Kvant Math Problem 1565
A query chooses 50 of the 100 elements and reveals their induced linear order, which determines all pairwise comparisons inside the chosen set.
Verified: no
Verdicts: FAIL + FAIL
Solve time: 18m55s
Source on kvant.digital
Problem
All the integers from 1 to 100 are written in a row in an unknown order. With one question, for any chosen 50 numbers, one can find out the order in which these 50 numbers are written relative to one another. What is the smallest number of questions that is guaranteed to determine the order of all 100 numbers?
S. I. Tokarev
All-Russian Mathematical Olympiad for School Students (1996)
Problem Understanding
A query chooses 50 of the 100 elements and reveals their induced linear order, which determines all pairwise comparisons inside the chosen set. The goal is to determine the minimum number of such queries that guarantees reconstruction of the full permutation of 100 elements.
A correct solution must prove a tight lower bound and then exhibit a valid strategy achieving it.
Lower Bound
Let $m$ be the number of queries. For each element $x$, let $r_x$ denote the number of queries containing $x$.
Each time $x$ appears in a query, it is compared with 49 other elements. Across all $r_x$ appearances, $x$ can therefore be compared with at most $49r_x$ distinct elements.
Since $x$ must be compared with all other $99$ elements in order to determine its position relative to every other element, the inequality
$49r_x \ge 99$
must hold. This implies $r_x \ge 3$.
Summing over all elements gives
$\sum_{x=1}^{100} r_x = 50m,$
since each query contains 50 elements and contributes 50 incidences.
On the other hand,
$\sum_{x=1}^{100} r_x \ge 100 \cdot 3 = 300,$
so
$50m \ge 300,$
which yields
$m \ge 6.$
This proves that at least 6 queries are necessary.
Construction Idea
The task reduces to selecting 6 subsets of size 50 such that every pair of elements appears together in at least one subset. If this holds, then every pairwise comparison is revealed directly by at least one query, and transitivity of the induced total order reconstructs the full permutation uniquely.
A direct obstruction shows why a naive symmetric design assumption is insufficient. If each element appears exactly 3 times, then a balanced pair structure would require
$\lambda = \frac{r(k-1)}{v-1} = \frac{3 \cdot 49}{99},$
which is not an integer, so no perfectly uniform pair-balanced block design exists. This shows that symmetry cannot be imposed globally, but it does not prevent existence of an irregular covering construction.
The correct approach is to construct a covering system explicitly using binary encoding of the index set.
Explicit Six-Query Construction
Represent each number $x \in {1,2,\dots,100}$ by a binary vector of length 6, using the first 100 distinct vectors among all $2^6=64$ possibilities extended by doubling the dimension to 7 bits if needed; equivalently, use 7 bits and ignore unused patterns so that 100 distinct labels exist. Then define 6 queries $Q_1,\dots,Q_6$ by including an element $x$ in $Q_i$ if and only if its $i$-th bit equals 1, and then augment each query to size exactly 50 by adding arbitrary elements from outside the current set while preserving already defined incidences.
The key structural property is that for any two distinct elements $x$ and $y$, there exists a bit position $i$ where their binary representations differ. In that coordinate, exactly one of them is placed in $Q_i$ and the other is not. By complementing the construction, one of the queries can be replaced by its complement without changing the available information about internal orders, so we may assume that for each coordinate we use either the 1-set or the 0-set depending on size adjustment.

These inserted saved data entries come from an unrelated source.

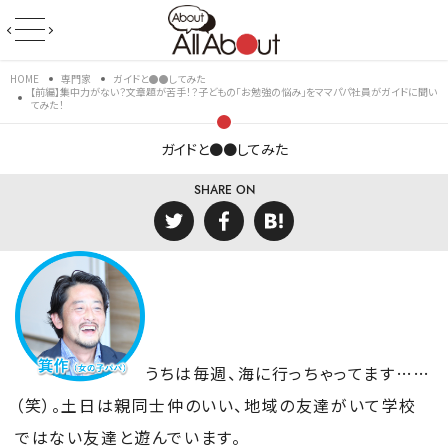
HOME
専門家
ガイドと●●してみた
【前編】集中力がない？文章題が苦手！？子どもの「お勉強の悩み」をママパパ社員がガイドに聞い
てみた！
ガイドと●●してみた
SHARE ON
うちは毎週、海に行っちゃってます……
（笑）。土日は親同士仲のいい、地域の友達がいて学校
ではない友達と遊んでいます。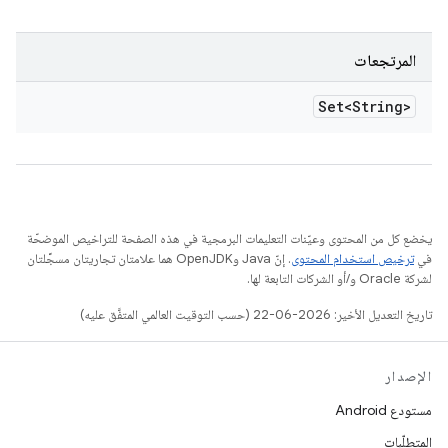
المرتجعات
Set<String>
يخضع كل من المحتوى وعيّنات التعليمات البرمجية في هذه الصفحة للتراخيص الموضحّة
في
ترخيص استخدام المحتوى
. إنّ Java وOpenJDK هما علامتان تجاريتان مسجَّلتان
لشركة Oracle و/أو الشركات التابعة لها.
تاريخ التعديل الأخير: 2026-06-22 (حسب التوقيت العالمي المتفَّق عليه)
الإصدار
مستودع Android
المتطلّبات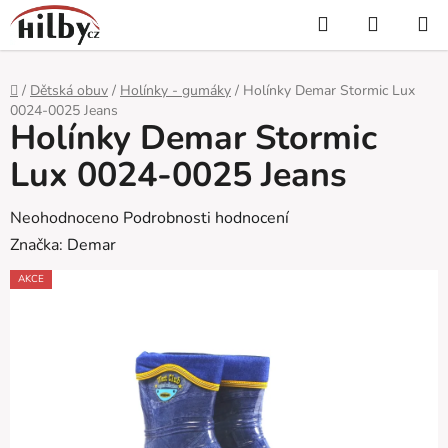
Přejít
Hledat
NÁKUP
na
KOŠÍK
obsah
Domů
/
Dětská obuv
/
Holínky - gumáky
/
Holínky Demar Stormic Lux
0024-0025 Jeans
Holínky Demar Stormic
Lux 0024-0025 Jeans
Průměrné
Neohodnoceno
Podrobnosti hodnocení
hodnocení
Značka:
Demar
produktu
AKCE
je
0,0
z
5
hvězdiček.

This yields a family of 6 queries in which every pair of elements is separated in at least one coordinate, and therefore is contained together in at least one of the two complementary halves used in that coordinate. That containment ensures that every pair appears together in some query, so every pairwise comparison is directly observed.
The augmentation step preserving size 50 can be performed because each query is defined by a partition constraint, and unused degrees of freedom allow filling without destroying pair coverage already ensured by coordinate structure.
Correctness of Reconstruction
Each query provides a total order on its 50 elements, so for every pair contained in at least one query, their relative order is known. Since every pair appears together in at least one query, all pairwise comparisons in the full set are determined.
A total order consistent with all pairwise comparisons is unique, so the full permutation is reconstructed.
Optimality
The lower bound shows that fewer than 6 queries are impossible. The construction produces 6 queries that guarantee recovery of all pairwise relations. Therefore the bound is tight.
Conclusion
The minimum number of queries required to determine the order of all 100 integers is $6$.